In October of 1954, Governor Dan Thornton designated the State Soil Conservation Board as the official state agency to carry out the state functions as required under Public Law No. 566.
In 2002 legislation was passed to move the State Conservation Program from the Colorado Department of Natural Resources to the Colorado Department of Agriculture and to remove "soil" from the names of districts to better reflect the current broader activities of the conservation districts in the state.
The districts continue to work for constructive land use providing for the conservation and preservation of natural resources, including adequate underground water reserves, the control of wind and water erosion, noxious weed control and the reduction of damage resulting from floods across the entire state. Today there are 76 conservation districts with the state agency housed in the Colorado Department of Agriculture (CDA), Conservation Services Division.

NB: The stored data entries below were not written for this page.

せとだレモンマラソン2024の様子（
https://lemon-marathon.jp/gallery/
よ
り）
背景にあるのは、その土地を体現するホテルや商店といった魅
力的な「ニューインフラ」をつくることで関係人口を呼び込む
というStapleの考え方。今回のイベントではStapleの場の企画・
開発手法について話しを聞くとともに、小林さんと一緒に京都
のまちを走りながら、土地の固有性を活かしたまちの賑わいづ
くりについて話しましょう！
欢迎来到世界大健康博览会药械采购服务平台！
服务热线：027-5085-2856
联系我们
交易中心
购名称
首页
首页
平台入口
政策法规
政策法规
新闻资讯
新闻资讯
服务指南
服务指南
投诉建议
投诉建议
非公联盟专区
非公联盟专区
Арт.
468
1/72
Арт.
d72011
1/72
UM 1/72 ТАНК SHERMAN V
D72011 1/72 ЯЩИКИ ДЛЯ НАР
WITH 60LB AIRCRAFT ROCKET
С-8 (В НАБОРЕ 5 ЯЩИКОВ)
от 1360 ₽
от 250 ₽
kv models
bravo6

In 1946, 32 soil conservation districts met in Washington, DC to form the National Association of Soil Conservation Districts (NASCD).
Over 1600 districts had already formed.
Early conservation district leaders recognized the need for a unified message to policy makers. Today there are nearly 3000 conservation districts nationwide.
KEY POINTSThere are currently 76 Conservation Districts in Colorado.
The Dust Bowl was the driving factor for the development of conservation districts.
The Dust Bowl lasted from 1931 to 1939.